Novo Hamburgo é palco, desde sexta-feira (13), de um dos eventos mais potentes da cena artística e cultural dissidente do Rio Grande do Sul: o Treta Festival de Cinema e Performance Dissidente. Com encerramento previsto para este domingo (14), o festival ocupa diversos espaços da cidade — Casa da Praça, Casa das Artes, Espaço Sideral e Praça do Imigrante — reunindo produções audiovisuais de todo o Brasil, performances ao vivo, feira gráfica, oficinas e rodas de conversa.
Publicidade
O artista circense de Caracas, Venezuela , Angelico D’sastre abriu a programação na tarde deste sábado (13)

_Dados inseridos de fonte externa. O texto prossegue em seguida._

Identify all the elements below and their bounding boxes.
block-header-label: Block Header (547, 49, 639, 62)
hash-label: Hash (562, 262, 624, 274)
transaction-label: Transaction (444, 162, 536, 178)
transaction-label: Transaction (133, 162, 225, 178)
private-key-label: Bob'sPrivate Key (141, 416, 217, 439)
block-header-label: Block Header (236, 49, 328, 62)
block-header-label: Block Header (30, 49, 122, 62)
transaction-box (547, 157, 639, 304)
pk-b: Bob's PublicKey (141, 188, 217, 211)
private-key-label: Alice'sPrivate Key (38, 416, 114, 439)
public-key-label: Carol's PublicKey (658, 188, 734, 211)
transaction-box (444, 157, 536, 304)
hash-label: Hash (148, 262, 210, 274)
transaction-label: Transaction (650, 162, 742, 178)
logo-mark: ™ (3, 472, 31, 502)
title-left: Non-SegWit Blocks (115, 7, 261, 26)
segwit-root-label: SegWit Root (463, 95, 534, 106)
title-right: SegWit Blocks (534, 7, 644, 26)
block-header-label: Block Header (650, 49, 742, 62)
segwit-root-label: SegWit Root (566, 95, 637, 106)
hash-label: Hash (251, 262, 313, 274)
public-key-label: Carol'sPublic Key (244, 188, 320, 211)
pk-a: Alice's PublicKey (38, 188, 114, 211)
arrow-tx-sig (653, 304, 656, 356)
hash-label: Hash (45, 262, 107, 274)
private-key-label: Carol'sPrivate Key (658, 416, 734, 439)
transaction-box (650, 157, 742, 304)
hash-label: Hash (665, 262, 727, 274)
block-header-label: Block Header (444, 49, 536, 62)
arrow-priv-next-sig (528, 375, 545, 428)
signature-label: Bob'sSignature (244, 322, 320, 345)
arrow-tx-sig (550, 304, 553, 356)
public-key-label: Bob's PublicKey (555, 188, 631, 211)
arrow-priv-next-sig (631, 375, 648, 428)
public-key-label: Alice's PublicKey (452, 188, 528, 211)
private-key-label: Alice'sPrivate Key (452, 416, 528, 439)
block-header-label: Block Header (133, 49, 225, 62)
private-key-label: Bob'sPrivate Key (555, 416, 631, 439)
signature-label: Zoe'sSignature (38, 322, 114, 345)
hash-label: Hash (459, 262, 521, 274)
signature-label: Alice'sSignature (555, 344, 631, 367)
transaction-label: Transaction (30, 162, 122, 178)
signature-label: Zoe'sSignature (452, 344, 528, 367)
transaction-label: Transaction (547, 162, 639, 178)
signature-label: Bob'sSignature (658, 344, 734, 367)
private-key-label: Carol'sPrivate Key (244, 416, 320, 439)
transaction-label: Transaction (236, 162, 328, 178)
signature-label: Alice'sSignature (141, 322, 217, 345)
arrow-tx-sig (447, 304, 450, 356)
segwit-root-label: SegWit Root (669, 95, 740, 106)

Foto: Joceline Silveira/GES-Especial
Organizado pelo coletivo Treta Teatro e Artes de Intervenção, o festival busca dar visibilidade e protagonismo a artistas trans, negros, indígenas, LGBTQIAPN+, pessoas com deficiência e outras corporalidades dissidentes. A proposta é promover, de forma gratuita, não apenas falas e trocas, mas celebrar a identidade e a arte produzida por quem historicamente esteve à margem.
“Essas não são obras que falam sobre nós. São obras feitas por nós. É uma oportunidade para contarmos nossas histórias, para dialogarmos sobre nossas existências”, destaca o agente cultural, artista visual e arte-educador Pam Fogaça, integrante da organização do evento.
A abertura da mostra, na sexta, foi marcada pela performance do artista Kanauã Nharu, indígena e trans não-binária, natural do Rio Grande do Sul.
Circo, memória e resistência latino-americana
Já no sábado (14), quem deu início às apresentações foi o artista circense Angélico D’sastre, venezuelano de 42 anos, com 24 deles dedicados ao circo e ao teatro itinerante pela América Latina. Em sua performance “Inviadades”, o artista mistura experiências de rua, memória e resistência acumuladas em passagens por Venezuela, Bolívia, Peru, Colômbia e Brasil.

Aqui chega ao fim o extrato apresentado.